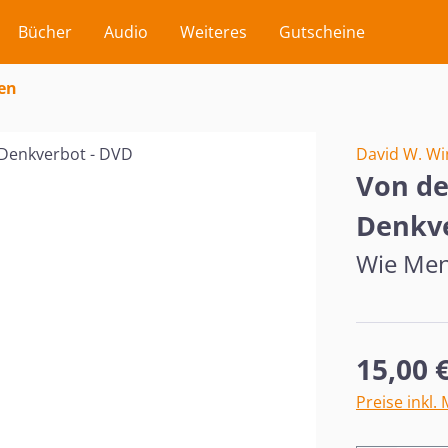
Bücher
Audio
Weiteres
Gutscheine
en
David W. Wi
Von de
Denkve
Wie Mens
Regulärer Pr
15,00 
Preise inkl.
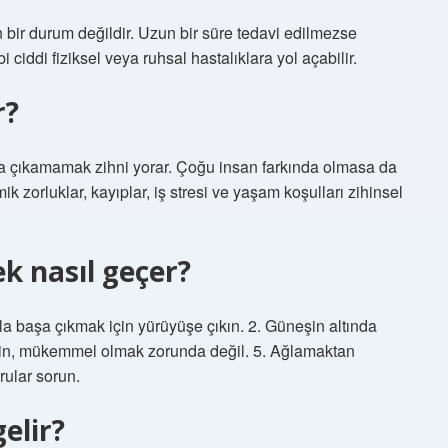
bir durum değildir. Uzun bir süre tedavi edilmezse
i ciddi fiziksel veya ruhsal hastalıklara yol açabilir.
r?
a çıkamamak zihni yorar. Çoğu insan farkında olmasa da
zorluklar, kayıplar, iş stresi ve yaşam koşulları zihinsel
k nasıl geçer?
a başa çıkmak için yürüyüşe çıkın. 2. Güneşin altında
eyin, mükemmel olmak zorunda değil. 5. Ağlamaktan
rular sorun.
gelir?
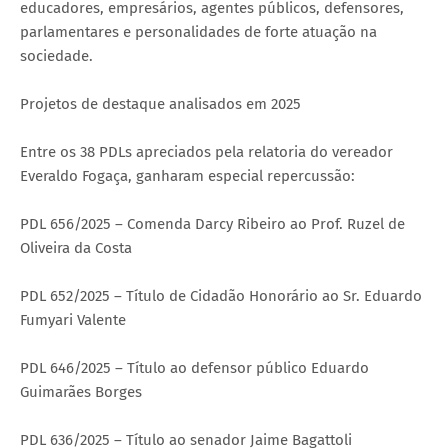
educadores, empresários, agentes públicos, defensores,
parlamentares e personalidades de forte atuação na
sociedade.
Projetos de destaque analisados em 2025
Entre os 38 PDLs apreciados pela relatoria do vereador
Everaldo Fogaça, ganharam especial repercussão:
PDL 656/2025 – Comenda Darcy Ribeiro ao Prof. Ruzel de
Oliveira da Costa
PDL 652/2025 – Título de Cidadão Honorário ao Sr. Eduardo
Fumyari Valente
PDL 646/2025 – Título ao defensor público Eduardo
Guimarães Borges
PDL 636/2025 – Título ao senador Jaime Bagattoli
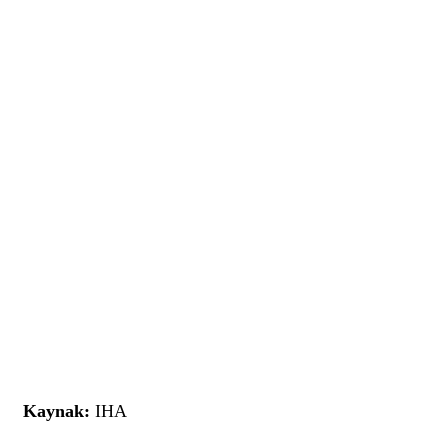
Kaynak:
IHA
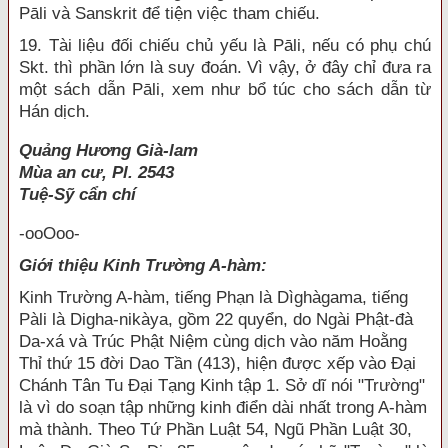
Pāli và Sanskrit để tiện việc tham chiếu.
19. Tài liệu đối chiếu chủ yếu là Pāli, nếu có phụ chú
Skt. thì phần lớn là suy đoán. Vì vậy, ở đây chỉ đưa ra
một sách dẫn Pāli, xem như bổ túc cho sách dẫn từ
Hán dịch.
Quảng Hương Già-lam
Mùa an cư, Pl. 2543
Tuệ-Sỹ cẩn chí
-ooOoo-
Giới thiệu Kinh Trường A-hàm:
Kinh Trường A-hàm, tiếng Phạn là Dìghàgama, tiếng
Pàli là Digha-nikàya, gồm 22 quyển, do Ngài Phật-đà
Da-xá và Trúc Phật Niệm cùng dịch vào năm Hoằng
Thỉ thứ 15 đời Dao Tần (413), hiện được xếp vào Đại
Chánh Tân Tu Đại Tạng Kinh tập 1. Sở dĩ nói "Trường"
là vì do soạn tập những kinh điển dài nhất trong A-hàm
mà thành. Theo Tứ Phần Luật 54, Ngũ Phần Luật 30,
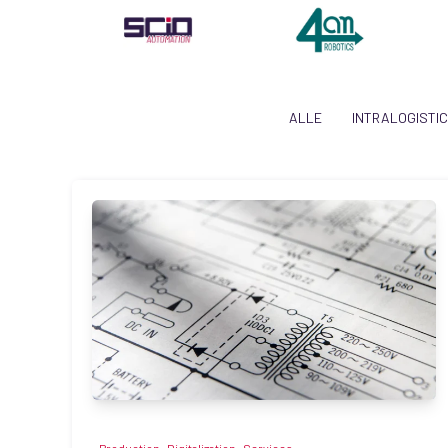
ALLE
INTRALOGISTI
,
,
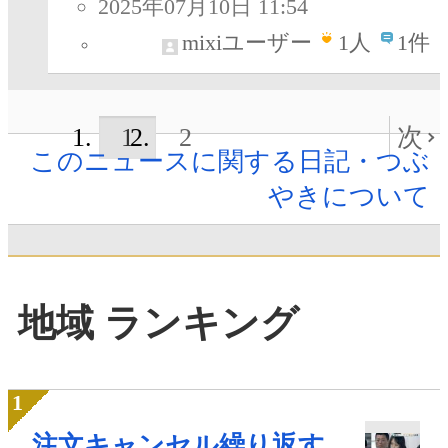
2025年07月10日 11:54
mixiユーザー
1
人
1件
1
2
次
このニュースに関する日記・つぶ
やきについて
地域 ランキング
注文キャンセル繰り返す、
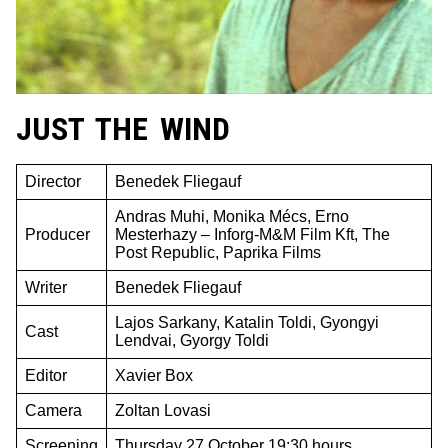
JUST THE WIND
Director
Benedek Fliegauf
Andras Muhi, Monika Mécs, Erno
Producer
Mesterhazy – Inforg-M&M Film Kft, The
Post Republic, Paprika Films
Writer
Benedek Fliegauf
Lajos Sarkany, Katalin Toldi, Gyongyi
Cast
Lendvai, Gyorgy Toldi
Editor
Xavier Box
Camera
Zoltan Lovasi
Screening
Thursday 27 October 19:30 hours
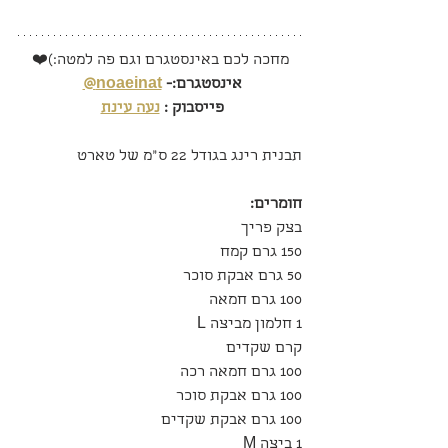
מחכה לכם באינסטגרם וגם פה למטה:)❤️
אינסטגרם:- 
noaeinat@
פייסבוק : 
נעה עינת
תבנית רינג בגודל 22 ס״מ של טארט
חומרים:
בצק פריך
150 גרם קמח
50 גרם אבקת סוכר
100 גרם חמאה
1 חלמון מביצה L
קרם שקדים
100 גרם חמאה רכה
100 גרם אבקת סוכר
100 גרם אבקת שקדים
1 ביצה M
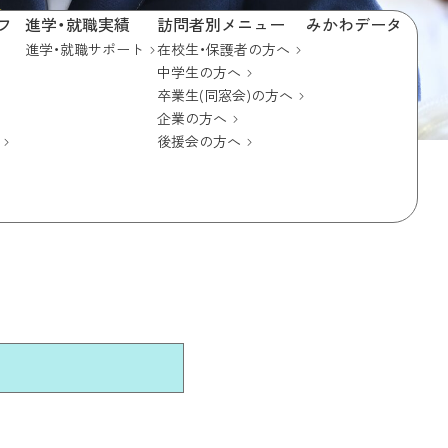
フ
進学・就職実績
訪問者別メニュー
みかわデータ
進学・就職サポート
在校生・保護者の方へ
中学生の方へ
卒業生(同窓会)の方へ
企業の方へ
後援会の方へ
--
### EXERCISE BRIEF:
Transcribe the preceding listing in its entirety and with exact wording, leaving out pictures.

### WRITTEN REPLY:
Bücher
Audio
Weiteres
Gutscheine
en
David W. Wi
Von de
Denkve
Wie Mens
Regulärer Pr
15,00 
Preise inkl.
bir durum değildir. Uzun bir süre tedavi edilmezse
i ciddi fiziksel veya ruhsal hastalıklara yol açabilir.
r?
a çıkamamak zihni yorar. Çoğu insan farkında olmasa da
zorluklar, kayıplar, iş stresi ve yaşam koşulları zihinsel
k nasıl geçer?
a başa çıkmak için yürüyüşe çıkın. 2. Güneşin altında
eyin, mükemmel olmak zorunda değil. 5. Ağlamaktan
rular sorun.
gelir?
educadores, empresários, agentes públicos, defensores,
parlamentares e personalidades de forte atuação na
sociedade.
Projetos de destaque analisados em 2025
Entre os 38 PDLs apreciados pela relatoria do vereador
Everaldo Fogaça, ganharam especial repercussão:
PDL 656/2025 – Comenda Darcy Ribeiro ao Prof. Ruzel de
Oliveira da Costa
PDL 652/2025 – Título de Cidadão Honorário ao Sr. Eduardo
Fumyari Valente
PDL 646/2025 – Título ao defensor público Eduardo
Guimarães Borges
PDL 636/2025 – Título ao senador Jaime Bagattoli
Kaynak:
IHA
Pāli và Sanskrit để tiện việc tham chiếu.
19. Tài liệu đối chiếu chủ yếu là Pāli, nếu có phụ chú
Skt. thì phần lớn là suy đoán. Vì vậy, ở đây chỉ đưa ra
một sách dẫn Pāli, xem như bổ túc cho sách dẫn từ
Hán dịch.
Quảng Hương Già-lam
Mùa an cư, Pl. 2543
Tuệ-Sỹ cẩn chí
-ooOoo-
Giới thiệu Kinh Trường A-hàm:
Kinh Trường A-hàm, tiếng Phạn là Dìghàgama, tiếng
Pàli là Digha-nikàya, gồm 22 quyển, do Ngài Phật-đà
Da-xá và Trúc Phật Niệm cùng dịch vào năm Hoằng
Thỉ thứ 15 đời Dao Tần (413), hiện được xếp vào Đại
Chánh Tân Tu Đại Tạng Kinh tập 1. Sở dĩ nói "Trường"
là vì do soạn tập những kinh điển dài nhất trong A-hàm
mà thành. Theo Tứ Phần Luật 54, Ngũ Phần Luật 30,
ALLE
INTRALOGISTI
,
,
2025年07月10日 11:54
mixiユーザー
1
人
1件
1
2
次
このニュースに関する日記・つぶ
やきについて
地域 ランキング
注文キャンセル繰り返す、
JUST THE WIND
Director
Benedek Fliegauf
Andras Muhi, Monika Mécs, Erno
Producer
Mesterhazy – Inforg-M&M Film Kft, The
Post Republic, Paprika Films
Writer
Benedek Fliegauf
Lajos Sarkany, Katalin Toldi, Gyongyi
Cast
Lendvai, Gyorgy Toldi
Editor
Xavier Box
Camera
Zoltan Lovasi
Screening
Thursday 27 October 19:30 hours
מחכה לכם באינסטגרם וגם פה למטה:)❤️
אינסטגרם:- 
noaeinat@
פייסבוק : 
נעה עינת
תבנית רינג בגודל 22 ס״מ של טארט
חומרים:
בצק פריך
150 גרם קמח
50 גרם אבקת סוכר
100 גרם חמאה
1 חלמון מביצה L
קרם שקדים
100 גרם חמאה רכה
100 גרם אבקת סוכר
100 גרם אבקת שקדים
1 ביצה M
フ
進学・就職実績
訪問者別メニュー
みかわデータ
進学・就職サポート
在校生・保護者の方へ
中学生の方へ
卒業生(同窓会)の方へ
企業の方へ
後援会の方へ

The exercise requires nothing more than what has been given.